No fim deste mês, a editora Caminhos lança Guerra Cultural e Retórica do Ódio: Crônicas do Brasil, de João Cezar Castro Rocha, em formato tradicional. Castro Rocha é professor de literatura comparada da Unerj (Universidade do Estado do Rio de Janeiro) e um obstinado estudioso do iracundo obscurantismo bolsonarista desde quando todo mundo só tinha olhos para a Lava Jato e a agenda econômica do Posto Ipiranga.


Os dois livros, inteligentes, bem argumentados e sem ressaibo acadêmico, nos ajudam a compreender com consistência e sutileza o pesadelo que passamos a viver depois da eleição do mais ignorante, grosseiro e nefasto presidente da história da República. São duas análises complementares, sem ordem preferencial de leitura, embora por enquanto apenas Ponto-Final, por sorte o de maior amplitude, esteja disponível.
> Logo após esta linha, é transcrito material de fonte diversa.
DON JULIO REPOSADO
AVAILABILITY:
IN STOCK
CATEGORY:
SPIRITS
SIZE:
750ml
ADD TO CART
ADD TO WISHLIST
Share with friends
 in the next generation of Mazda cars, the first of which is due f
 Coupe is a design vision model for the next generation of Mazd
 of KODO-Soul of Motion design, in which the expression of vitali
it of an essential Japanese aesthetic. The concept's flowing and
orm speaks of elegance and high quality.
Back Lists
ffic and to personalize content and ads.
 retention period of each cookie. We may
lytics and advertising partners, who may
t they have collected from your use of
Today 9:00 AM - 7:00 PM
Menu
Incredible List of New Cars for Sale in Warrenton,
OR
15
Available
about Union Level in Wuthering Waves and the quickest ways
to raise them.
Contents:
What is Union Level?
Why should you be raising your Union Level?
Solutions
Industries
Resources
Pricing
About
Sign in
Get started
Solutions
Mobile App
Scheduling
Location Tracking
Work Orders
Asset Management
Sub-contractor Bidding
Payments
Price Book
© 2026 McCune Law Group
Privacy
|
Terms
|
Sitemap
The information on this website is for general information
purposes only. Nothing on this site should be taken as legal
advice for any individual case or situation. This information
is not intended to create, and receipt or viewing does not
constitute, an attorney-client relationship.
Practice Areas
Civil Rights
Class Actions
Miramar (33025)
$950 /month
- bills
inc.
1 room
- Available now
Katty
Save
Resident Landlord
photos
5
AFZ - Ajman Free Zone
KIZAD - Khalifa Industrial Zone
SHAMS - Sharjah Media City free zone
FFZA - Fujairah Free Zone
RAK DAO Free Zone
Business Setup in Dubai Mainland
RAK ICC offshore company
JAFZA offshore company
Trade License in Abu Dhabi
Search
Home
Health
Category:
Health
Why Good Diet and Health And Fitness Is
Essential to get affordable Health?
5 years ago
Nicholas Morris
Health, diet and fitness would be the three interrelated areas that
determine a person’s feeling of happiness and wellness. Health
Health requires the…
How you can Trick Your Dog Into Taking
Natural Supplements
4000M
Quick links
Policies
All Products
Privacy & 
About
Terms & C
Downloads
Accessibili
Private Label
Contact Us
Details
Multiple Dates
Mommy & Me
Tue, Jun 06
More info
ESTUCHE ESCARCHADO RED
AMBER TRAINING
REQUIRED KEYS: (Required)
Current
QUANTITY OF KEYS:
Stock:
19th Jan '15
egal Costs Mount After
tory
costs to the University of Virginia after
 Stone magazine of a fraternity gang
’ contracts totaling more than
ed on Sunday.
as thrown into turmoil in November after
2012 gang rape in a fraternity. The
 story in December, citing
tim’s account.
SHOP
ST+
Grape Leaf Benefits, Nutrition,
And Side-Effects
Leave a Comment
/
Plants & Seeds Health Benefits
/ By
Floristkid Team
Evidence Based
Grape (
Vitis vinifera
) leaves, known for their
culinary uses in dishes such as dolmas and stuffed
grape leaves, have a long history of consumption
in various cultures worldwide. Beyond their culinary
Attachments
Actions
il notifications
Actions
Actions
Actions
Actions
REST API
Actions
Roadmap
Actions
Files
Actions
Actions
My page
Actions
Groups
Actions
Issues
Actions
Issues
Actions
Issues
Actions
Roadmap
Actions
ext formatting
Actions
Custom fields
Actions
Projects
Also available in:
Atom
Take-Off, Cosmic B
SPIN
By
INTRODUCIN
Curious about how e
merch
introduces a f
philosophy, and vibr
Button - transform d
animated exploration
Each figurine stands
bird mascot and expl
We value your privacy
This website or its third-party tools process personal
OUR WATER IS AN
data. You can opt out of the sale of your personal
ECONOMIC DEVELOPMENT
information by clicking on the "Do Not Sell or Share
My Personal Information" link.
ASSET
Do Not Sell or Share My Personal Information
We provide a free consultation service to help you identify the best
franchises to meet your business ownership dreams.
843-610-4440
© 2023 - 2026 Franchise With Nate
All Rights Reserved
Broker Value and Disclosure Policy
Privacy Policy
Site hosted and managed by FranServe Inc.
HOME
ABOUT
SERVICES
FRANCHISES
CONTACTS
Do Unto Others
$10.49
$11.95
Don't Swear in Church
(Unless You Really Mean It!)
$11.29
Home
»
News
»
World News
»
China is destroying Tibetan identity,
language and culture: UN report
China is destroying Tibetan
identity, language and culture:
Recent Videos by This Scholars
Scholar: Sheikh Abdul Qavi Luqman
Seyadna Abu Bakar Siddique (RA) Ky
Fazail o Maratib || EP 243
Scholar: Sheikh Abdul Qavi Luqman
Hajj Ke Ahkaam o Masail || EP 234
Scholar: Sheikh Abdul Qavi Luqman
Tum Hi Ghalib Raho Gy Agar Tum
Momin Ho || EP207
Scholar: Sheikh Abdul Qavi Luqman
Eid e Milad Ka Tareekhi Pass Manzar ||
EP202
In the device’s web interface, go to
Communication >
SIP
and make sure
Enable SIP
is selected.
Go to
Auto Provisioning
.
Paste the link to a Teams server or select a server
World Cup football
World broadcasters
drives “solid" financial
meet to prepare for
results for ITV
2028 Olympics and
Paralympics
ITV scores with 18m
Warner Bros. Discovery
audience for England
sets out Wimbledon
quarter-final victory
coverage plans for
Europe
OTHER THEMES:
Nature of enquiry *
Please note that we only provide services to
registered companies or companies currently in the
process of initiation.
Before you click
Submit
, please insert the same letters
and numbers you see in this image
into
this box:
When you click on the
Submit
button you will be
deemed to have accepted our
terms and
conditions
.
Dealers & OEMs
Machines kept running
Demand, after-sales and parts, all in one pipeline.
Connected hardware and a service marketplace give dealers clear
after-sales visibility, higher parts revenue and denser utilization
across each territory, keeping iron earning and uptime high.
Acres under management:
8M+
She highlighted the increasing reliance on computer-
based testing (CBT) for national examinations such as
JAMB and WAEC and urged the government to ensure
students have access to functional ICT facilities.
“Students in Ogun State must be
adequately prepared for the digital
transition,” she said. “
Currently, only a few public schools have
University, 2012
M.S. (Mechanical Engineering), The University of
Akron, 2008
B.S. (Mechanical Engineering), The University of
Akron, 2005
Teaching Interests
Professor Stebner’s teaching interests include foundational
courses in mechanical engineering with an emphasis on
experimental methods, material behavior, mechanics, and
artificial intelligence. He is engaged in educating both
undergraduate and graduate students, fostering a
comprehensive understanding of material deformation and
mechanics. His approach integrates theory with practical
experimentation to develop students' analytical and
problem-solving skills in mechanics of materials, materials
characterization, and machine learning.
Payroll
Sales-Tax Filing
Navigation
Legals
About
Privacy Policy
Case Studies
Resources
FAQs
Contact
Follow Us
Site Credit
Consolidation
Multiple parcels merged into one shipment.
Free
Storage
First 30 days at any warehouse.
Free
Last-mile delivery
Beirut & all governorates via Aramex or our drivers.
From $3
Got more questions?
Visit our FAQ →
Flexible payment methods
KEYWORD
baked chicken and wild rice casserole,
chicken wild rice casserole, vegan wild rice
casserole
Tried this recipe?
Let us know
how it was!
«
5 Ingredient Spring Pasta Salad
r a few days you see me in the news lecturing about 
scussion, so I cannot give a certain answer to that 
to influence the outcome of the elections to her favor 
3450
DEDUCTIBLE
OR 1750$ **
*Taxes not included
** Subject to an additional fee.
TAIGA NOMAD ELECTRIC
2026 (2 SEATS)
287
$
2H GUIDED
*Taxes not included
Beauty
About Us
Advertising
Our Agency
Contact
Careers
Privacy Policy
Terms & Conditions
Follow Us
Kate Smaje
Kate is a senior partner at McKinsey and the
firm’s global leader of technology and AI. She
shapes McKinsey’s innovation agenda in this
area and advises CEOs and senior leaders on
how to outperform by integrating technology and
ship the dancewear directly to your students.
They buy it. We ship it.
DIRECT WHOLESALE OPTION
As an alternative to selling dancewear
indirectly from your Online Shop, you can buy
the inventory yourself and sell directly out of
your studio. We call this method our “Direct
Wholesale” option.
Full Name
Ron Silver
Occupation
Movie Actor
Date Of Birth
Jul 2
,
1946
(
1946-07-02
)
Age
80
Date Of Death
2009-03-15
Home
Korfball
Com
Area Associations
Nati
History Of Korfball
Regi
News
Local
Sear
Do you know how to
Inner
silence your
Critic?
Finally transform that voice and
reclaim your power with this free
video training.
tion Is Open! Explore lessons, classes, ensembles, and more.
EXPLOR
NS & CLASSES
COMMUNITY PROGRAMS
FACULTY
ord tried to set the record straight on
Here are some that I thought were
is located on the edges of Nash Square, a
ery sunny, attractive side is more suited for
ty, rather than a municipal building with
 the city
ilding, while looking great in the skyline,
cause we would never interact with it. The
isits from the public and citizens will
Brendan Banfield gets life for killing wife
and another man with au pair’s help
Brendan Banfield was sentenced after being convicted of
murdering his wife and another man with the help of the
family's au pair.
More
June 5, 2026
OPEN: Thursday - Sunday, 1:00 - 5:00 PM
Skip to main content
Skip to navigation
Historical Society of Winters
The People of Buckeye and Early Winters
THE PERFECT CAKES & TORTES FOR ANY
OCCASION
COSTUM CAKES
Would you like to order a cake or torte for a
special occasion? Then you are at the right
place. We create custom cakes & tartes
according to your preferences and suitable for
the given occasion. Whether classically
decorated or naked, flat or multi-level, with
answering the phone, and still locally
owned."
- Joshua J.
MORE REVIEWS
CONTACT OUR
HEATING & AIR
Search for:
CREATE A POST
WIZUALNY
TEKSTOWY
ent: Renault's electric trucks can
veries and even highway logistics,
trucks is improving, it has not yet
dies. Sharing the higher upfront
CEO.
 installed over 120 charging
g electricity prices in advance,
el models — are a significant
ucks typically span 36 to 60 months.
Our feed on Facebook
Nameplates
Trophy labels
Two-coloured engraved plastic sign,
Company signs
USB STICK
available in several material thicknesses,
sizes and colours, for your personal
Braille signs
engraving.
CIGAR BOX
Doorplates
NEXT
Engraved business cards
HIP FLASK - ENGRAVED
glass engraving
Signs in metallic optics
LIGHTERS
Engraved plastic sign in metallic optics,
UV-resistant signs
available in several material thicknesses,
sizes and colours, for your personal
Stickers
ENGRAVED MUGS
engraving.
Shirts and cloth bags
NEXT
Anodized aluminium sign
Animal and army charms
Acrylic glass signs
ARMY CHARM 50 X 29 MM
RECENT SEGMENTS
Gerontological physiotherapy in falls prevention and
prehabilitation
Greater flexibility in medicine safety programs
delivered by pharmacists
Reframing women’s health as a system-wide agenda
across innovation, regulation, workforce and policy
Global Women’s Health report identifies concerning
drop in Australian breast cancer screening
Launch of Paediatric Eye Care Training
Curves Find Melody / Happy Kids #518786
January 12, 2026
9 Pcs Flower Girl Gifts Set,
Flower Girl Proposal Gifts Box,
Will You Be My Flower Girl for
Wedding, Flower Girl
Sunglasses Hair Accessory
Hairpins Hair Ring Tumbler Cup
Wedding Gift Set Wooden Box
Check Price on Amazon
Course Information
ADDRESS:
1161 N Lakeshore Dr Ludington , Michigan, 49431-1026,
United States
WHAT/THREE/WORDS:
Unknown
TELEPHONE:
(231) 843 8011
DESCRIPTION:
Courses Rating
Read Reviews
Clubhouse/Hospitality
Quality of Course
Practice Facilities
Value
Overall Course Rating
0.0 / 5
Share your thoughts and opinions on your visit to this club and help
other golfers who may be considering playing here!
Hubner trata da guerra de Bolsonaro contra a democracia em suas várias instâncias, o que inclui, evidentemente, sua guerra contra a cultura. Ainda durante as eleições de 2018, Hubner rotulou o futuro presidente de “o candidato do colapso”, labéu paulatinamente justificado nos primeiros 14 meses de seu mandato. A pandemia pode apressar a derrocada.

O capitão não governa, só sabe hostilizar, ameaçar, agredir, cortar verbas, destruir. “Ele transformou a devastação em estilo de governo”, diz Hubner. Em seu governo, só o ódio não é fake. Cercado de ministros civis e militares de inauditas incompetência e sabujice, ele não preside, ele comanda uma guerra. Civil. Prometida reiteradas vezes. E é por isso que se empenha em armar a população, como se dela, armada, precisasse para se proteger dos 70% que não o apoiam. Mas as milícias precisam renovar seu arsenal, certo?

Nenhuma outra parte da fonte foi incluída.